Metadata-Version: 2.4
Name: agora-agent-receipts
Version: 0.1.0
Summary: Tamper-evident, third-party-verifiable receipts for AI agent / MCP tool calls
Author: Agora
License: MIT
Project-URL: Homepage, https://github.com/DanceNitra/agora/tree/main/agent-receipts
Project-URL: Source, https://github.com/DanceNitra/agora
Keywords: ai-agents,mcp,verifiable,receipts,ed25519,audit,agent-security,provenance
Classifier: License :: OSI Approved :: MIT License
Classifier: Programming Language :: Python :: 3
Classifier: Topic :: Security :: Cryptography
Classifier: Topic :: Software Development :: Libraries
Classifier: Intended Audience :: Developers
Requires-Python: >=3.9
Description-Content-Type: text/markdown
License-File: LICENSE
Provides-Extra: crypto
Requires-Dist: cryptography>=41; extra == "crypto"
Provides-Extra: test
Requires-Dist: pytest; extra == "test"
Dynamic: license-file

# agent-receipts

**Tamper-evident, third-party-verifiable receipts for AI agent / MCP actions — in one small file.**

An AI agent's logs are *self-reported claims*. Nothing stops the agent — or a compromised proxy —
from rewriting history after the fact, or from emitting a hallucinated "I called the database and it
returned X" that never happened. A **receipt** is the opposite of a log: independent, verifiable
evidence of what an action consumed and produced, that a third party can check **without trusting the
agent**.

This is the smallest honest version of that idea, built to be read in one sitting and run in one
command. It is a reference proof-of-concept, not a hardened product — the scope below is deliberately
honest about what it does and does not give you.

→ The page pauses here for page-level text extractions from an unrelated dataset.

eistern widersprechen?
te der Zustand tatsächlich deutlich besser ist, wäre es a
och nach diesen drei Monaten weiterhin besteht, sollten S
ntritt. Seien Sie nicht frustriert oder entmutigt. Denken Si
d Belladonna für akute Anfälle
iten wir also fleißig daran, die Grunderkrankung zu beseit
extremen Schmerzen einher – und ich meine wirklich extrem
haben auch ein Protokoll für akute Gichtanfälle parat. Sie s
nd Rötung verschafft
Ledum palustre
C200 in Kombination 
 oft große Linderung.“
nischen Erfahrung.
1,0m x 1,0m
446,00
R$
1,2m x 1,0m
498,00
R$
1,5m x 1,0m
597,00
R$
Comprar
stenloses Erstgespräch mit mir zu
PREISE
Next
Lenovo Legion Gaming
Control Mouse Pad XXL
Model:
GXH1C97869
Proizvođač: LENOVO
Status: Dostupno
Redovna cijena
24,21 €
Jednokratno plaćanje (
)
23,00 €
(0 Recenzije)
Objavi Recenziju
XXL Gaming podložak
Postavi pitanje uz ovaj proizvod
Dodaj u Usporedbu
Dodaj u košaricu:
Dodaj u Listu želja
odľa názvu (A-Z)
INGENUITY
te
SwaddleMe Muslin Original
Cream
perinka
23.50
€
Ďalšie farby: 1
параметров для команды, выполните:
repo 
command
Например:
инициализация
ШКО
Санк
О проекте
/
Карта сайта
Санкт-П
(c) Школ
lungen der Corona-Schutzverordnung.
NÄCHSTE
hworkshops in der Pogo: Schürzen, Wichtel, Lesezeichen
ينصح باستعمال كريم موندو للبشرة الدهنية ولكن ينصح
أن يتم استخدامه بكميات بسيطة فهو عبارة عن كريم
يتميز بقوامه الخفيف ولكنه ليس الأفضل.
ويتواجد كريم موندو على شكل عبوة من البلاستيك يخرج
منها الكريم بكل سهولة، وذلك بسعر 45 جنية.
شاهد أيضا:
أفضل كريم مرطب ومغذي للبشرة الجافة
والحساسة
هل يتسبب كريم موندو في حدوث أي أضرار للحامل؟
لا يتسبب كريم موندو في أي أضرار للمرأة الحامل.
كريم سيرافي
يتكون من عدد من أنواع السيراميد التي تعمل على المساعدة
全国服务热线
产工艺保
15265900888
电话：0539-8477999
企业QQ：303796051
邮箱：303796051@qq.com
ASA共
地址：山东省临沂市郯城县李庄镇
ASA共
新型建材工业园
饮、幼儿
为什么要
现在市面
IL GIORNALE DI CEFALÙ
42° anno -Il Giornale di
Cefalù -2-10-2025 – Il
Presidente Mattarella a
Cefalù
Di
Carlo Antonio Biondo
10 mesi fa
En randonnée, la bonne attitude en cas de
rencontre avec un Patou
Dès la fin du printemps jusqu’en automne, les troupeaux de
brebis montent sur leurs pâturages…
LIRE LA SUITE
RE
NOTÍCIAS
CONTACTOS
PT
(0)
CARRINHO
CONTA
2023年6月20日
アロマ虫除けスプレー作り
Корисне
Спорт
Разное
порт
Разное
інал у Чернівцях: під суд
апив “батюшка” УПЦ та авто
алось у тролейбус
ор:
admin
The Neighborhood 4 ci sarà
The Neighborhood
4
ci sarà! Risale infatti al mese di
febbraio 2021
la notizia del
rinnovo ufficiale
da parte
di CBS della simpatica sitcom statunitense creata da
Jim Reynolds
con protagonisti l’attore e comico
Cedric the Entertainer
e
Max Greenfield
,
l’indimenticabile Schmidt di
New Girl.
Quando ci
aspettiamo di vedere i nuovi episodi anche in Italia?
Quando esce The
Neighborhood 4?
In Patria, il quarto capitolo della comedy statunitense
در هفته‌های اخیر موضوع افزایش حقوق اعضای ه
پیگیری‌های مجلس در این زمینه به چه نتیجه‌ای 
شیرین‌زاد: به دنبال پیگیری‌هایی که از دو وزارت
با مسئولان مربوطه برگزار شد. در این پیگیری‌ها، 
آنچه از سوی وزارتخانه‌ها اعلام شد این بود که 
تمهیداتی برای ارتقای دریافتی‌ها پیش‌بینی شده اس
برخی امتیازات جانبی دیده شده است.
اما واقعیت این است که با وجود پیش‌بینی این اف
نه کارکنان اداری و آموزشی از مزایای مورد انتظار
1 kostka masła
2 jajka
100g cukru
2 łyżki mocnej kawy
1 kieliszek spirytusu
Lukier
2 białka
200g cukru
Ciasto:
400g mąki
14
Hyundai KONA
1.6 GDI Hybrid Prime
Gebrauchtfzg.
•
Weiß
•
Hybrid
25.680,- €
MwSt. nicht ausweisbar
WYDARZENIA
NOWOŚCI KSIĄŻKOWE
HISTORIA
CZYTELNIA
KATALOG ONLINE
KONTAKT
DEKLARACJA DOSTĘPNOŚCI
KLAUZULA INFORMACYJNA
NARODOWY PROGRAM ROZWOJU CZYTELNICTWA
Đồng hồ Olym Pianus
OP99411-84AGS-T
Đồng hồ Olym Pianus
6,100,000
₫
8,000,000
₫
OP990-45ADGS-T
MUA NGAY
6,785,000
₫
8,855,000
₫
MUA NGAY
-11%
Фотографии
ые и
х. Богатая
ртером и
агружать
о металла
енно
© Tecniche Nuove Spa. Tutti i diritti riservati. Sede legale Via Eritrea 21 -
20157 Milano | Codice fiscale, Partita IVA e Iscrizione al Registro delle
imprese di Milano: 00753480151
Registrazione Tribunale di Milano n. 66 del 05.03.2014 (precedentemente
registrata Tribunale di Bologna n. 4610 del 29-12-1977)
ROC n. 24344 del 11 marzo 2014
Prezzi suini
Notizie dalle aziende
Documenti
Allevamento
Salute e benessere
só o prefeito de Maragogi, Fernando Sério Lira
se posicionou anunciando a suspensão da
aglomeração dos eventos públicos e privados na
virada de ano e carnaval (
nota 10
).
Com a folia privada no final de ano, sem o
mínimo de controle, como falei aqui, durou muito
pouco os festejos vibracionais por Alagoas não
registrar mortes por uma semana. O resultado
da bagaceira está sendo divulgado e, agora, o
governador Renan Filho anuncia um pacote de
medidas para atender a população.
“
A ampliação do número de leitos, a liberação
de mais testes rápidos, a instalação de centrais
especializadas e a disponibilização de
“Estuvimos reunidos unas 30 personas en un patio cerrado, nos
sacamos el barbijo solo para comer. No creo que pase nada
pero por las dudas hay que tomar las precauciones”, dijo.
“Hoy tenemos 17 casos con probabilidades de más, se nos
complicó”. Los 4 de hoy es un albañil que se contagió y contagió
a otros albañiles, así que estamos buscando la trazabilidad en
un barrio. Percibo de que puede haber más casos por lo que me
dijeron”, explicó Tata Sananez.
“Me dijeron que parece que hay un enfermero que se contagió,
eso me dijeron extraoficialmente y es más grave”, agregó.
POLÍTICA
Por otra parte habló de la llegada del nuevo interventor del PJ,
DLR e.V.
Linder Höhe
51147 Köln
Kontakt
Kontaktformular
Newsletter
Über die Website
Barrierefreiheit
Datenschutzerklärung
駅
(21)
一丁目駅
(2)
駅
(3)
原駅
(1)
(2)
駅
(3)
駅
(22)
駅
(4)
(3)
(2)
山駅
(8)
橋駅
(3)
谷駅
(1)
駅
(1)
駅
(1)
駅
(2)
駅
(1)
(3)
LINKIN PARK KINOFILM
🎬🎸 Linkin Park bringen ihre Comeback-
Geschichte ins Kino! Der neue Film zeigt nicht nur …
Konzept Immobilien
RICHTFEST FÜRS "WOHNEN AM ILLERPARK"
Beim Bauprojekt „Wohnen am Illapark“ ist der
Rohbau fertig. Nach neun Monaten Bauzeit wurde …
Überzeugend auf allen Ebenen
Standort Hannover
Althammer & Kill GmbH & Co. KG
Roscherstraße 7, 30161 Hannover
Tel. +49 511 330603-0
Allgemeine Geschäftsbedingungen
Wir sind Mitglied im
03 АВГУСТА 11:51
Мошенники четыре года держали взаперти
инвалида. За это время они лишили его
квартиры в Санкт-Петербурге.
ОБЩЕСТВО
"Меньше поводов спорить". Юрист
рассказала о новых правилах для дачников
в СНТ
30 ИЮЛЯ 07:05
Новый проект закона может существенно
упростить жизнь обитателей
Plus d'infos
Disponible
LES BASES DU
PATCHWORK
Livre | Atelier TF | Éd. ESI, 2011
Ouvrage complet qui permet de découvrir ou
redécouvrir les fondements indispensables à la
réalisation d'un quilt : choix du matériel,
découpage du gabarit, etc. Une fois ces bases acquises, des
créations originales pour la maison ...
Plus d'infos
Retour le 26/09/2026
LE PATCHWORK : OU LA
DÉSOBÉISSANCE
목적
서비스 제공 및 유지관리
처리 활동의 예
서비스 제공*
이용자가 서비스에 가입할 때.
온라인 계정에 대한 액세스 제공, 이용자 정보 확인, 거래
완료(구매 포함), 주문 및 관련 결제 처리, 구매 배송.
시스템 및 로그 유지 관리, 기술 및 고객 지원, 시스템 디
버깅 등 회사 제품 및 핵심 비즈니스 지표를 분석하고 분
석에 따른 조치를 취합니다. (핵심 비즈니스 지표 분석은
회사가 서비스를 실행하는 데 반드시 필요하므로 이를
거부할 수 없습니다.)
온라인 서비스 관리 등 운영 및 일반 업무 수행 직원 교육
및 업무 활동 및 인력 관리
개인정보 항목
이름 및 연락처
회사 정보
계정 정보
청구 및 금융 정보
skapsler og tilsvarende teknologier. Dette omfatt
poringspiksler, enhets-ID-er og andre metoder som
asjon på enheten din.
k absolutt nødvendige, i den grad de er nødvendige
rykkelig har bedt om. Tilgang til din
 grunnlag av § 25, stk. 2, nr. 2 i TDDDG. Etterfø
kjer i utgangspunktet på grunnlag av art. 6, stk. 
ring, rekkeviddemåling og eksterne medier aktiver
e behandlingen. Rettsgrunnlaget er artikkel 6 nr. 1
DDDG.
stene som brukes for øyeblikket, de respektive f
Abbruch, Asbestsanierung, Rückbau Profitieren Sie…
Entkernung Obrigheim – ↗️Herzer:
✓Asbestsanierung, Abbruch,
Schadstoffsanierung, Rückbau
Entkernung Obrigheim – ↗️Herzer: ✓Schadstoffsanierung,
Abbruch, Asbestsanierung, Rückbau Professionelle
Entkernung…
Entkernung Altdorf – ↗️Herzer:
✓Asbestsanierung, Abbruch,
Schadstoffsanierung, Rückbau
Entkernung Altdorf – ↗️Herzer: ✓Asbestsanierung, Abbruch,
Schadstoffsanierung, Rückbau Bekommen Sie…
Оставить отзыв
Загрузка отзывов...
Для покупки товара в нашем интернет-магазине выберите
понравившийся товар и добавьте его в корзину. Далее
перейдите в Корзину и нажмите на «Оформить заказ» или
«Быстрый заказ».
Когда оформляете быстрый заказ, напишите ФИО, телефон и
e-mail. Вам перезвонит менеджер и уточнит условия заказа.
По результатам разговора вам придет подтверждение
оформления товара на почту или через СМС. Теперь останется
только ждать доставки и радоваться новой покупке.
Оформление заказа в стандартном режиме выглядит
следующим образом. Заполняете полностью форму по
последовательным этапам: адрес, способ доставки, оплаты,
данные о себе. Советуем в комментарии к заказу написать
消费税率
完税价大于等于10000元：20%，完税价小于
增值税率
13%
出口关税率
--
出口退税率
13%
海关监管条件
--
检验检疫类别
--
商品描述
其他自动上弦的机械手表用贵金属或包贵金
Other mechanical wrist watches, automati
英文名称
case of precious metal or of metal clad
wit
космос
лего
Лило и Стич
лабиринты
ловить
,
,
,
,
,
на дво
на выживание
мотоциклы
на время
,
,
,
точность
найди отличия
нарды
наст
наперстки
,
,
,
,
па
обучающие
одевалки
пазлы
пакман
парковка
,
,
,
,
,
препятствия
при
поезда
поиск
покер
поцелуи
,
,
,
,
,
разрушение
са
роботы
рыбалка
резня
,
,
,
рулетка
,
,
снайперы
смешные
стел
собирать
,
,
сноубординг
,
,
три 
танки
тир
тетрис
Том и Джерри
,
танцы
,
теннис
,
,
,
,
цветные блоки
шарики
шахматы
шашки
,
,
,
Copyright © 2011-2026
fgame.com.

> **Naming note / prior art.** There is already an established **"Agent Receipts" protocol** with a
> public spec and a Python SDK by Otto Jongerius ([github.com/agent-receipts](https://github.com/agent-receipts/ar)).
> This project is an **independent, minimal reference** for understanding the idea — it is *not* that
> protocol's SDK, and on PyPI it is `agora-agent-receipts` to avoid any confusion. If you want the
> protocol and a maintained SDK, use his; if you want a 200-line file to learn from or vendor, use this.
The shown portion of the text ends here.